By Matthew Rothschild, September 15, 2009

On Saturday, I heard Senator Bernie Sanders speak about the criminal acts that occurred on Wall Street, which created last year’s crash.

Sanders said he wanted to see some of the criminals behind bars.

And he also said he was sick of the expression “too big to fail.” If banks are too big to fail, he said, they’re too big to exist. So he demanded that we dismantle them into smaller units.

Two days later, Barack Obama went to New York to give his big speech on financial reform.

Unlike Sanders, Obama didn’t threaten Wall Street execs with jail.

And he didn’t talk about busting up the bank holding companies.

He even praised the “Administration”—that would be George W. Bush and Henry Paulson—for taking the “difficult but necessary actions” once the crisis hit. I assume he includes in that praise the obscene bailout of the banks they designed with virtually no strings attached.

And Obama praised his current team of Geithner and Summers, et al.

He also genuflected on the altar of the free market. “I have always been a strong believer in the power of the free market,” he bleated. “I believe that jobs are best created not by government, but by businesses and entrepreneurs willing to take a risk on a good idea.
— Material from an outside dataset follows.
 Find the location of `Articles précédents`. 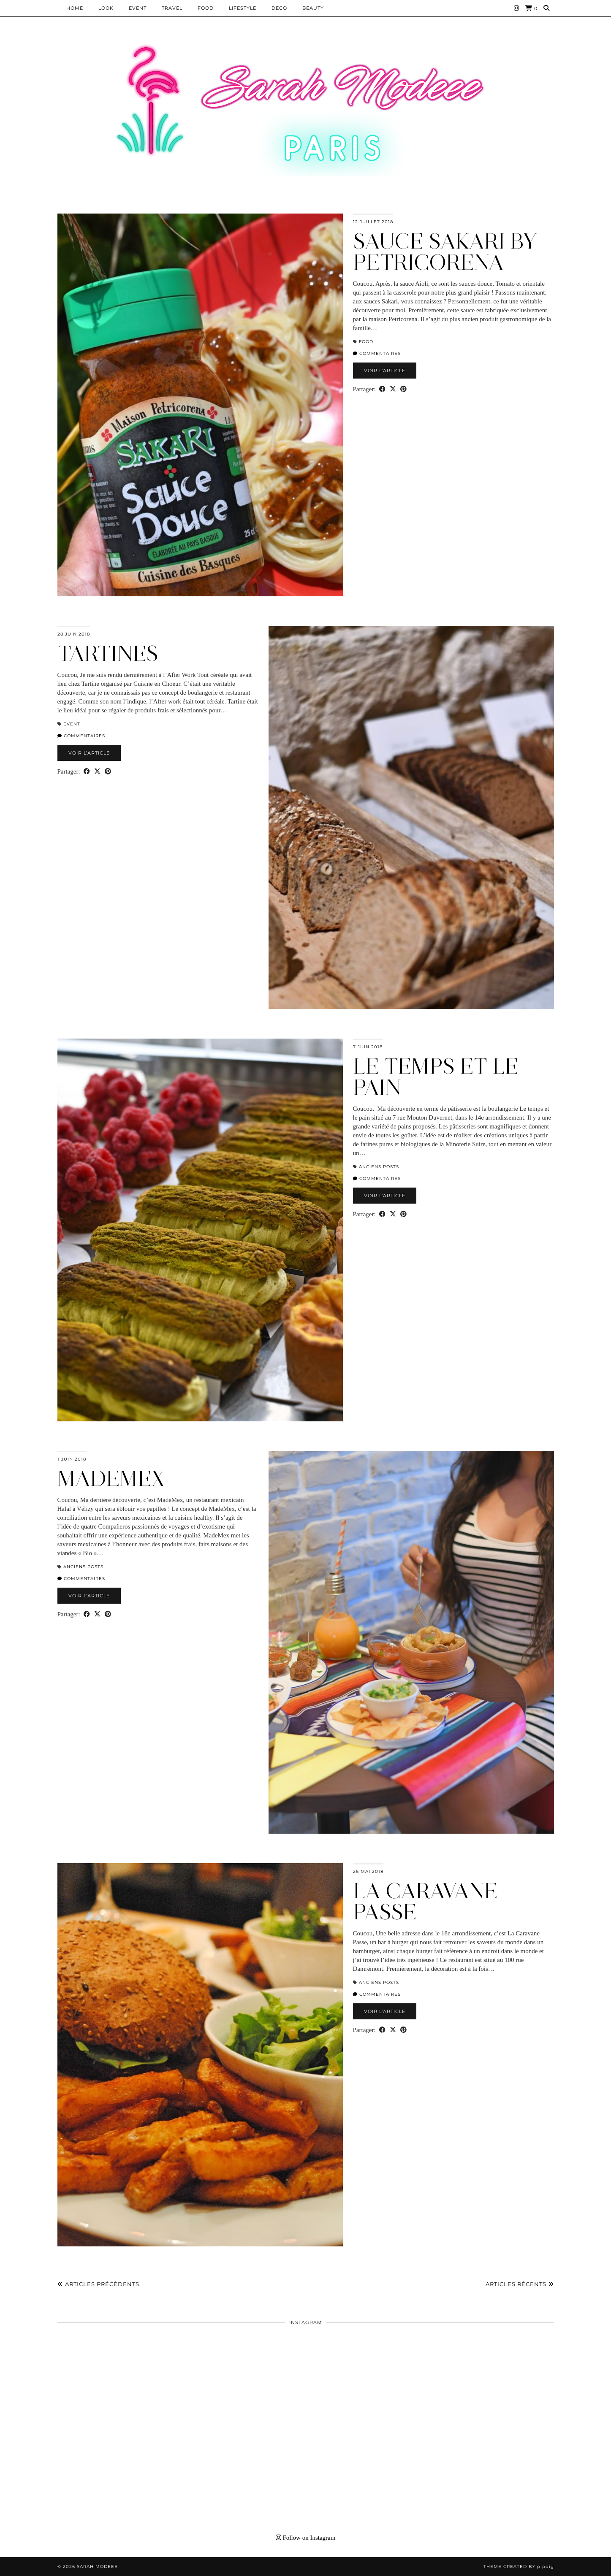

Articles précédents is located at coordinates (98, 2284).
I believe that the role of government is not to disparage wealth, but to expand its reach.”

Those sentences could just as easily tripped off the tongue of George W. Bush or Ronald Reagan.

Obama did excoriate Wall Street for the “reckless behavior and unchecked excess that was at the heart of this crisis, where too many were motivated only by the appetite for quick kills and bloated bonuses.”

And Obama did get around to urging stronger rules of the road and tighter regulation of Wall Street, which we really need.

As he put it, “we should not be forced to choose between allowing a company to fall into a rapid and chaotic dissolution that threatens the economy, or alternatively, forcing taxpayers to foot the bill.”

But his proposals have been around for months now, and there’s no progress being made on Capitol Hill, which the Democrats ostensibly control but Wall Street appears to have conquered.

So Obama was left to plead for more individual responsibility on the part of Wall Street CEOs.

But pleading won’t get it done.

Because they still are motivated by the quick kill and the bloated bonus.